Summer-fun-and-slashing tale of camp counsellors in bloody peril has clear cinematic ancestors but the young cast gives it fresh appeal
  
  

She Came from the Woods.
We’ve been here before … She Came from the Woods. Photograph: Blue Finch Film Releasing

This silly but pleasingly jolly horror film offers an update on that perennial staple of the genre: the summer camp beset by a supernatural malignancy. And much like a campfire tale tailor-made to terrify impressionable listeners, this has a streak of self-referentiality that makes it feel ludic as well as lurid. After a 1940s-set prologue that’s explained later, the story settles into the 1980s, a time when this sort of summer-fun-and-slashing package with a large ensemble cast was all the rage (see Sleepaway Camp, The Burning, and of course the Friday the 13th series).

It’s the last day of the season at Camp Briarbrook, and the assorted kids get ready to head home after one last performance-assembly in the mess hall. The camp counsellors, who predictably span the spectrum from theatre nerds and dweebs to glossy teen beauties ripe for terrorising, are also psyched to spend the night partying once the kids are gone. The camp’s owners – paterfamilias Gilbert McCalister (William Sadler), his daughter (Cara Buono, Dr Miller in Mad Men), and her two sons Shawn (Tyler Elliot Burker) and Peter (Spencer List) – look on indulgently, little realising that by the end half of them will be murdered or at least traumatised one way or another. Is the mayhem caused by the undead spirit of camp nurse Agatha (Madeleine Dauer), who bears a grudge for things Gilbert did in the 1940s? Or is there a more quotidian explanation like bears, a hornets’ nest or UFOs?

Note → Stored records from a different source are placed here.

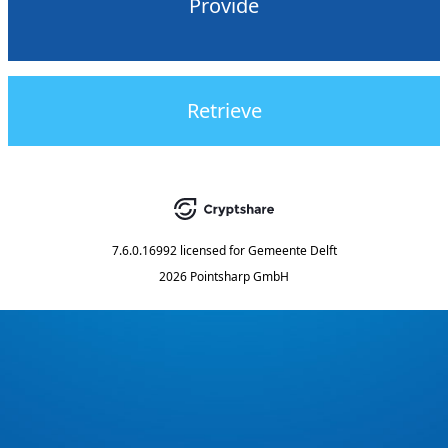
Provide
Retrieve
7.6.0.16992
licensed for
Gemeente Delft
2026 Pointsharp GmbH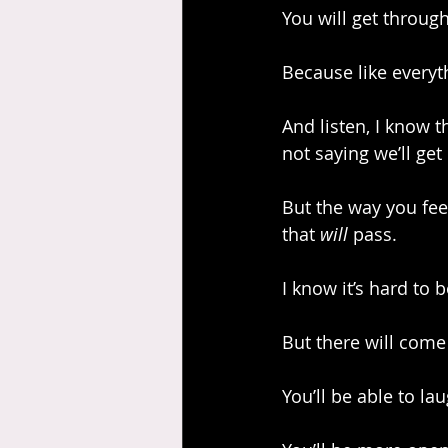
You will get through
Because like everythi
And listen, I know t
not saying we’ll get 
But the way you fe
that 
will
 pass.
I know it’s hard to b
But there will come
You’ll be able to la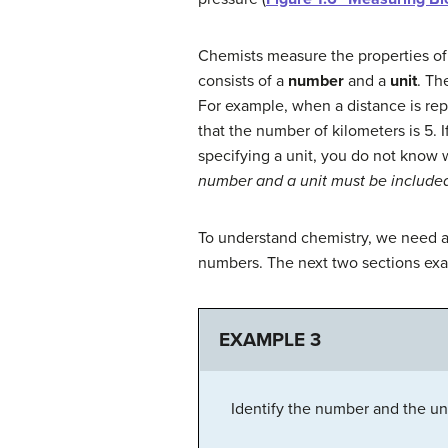
Chemists measure the properties of
consists of a
number
and a
unit
. Th
For example, when a distance is rep
that the number of kilometers is 5. 
specifying a unit, you do not know w
number and a unit must be included 
To understand chemistry, we need a 
numbers. The next two sections exa
EXAMPLE 3
Identify the number and the uni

Writer-director-editor Erik Bloomquist gamely takes the role of Danny, a lovelorn counsellor besotted with Kellie (Emily Keefe), and as anyone who’s ever seen a summer camp horror movie knows desire is always a deadly emotion in these films. Bloomquist gets great performances from the younger element of the cast, who are clearly having the most fun ever marauding wantonly in the third act as if someone spiked the lemonade with every E number and sugar product known to humanity. But finger snaps are especially due to Dan Leahy who plays counsellor Ben, an out-and-proud theatre geek who can both quip like a queen and scream with terror convincingly, the full thespian range required by the material.

• She Came from the Woods is released on 26 June on digital platforms.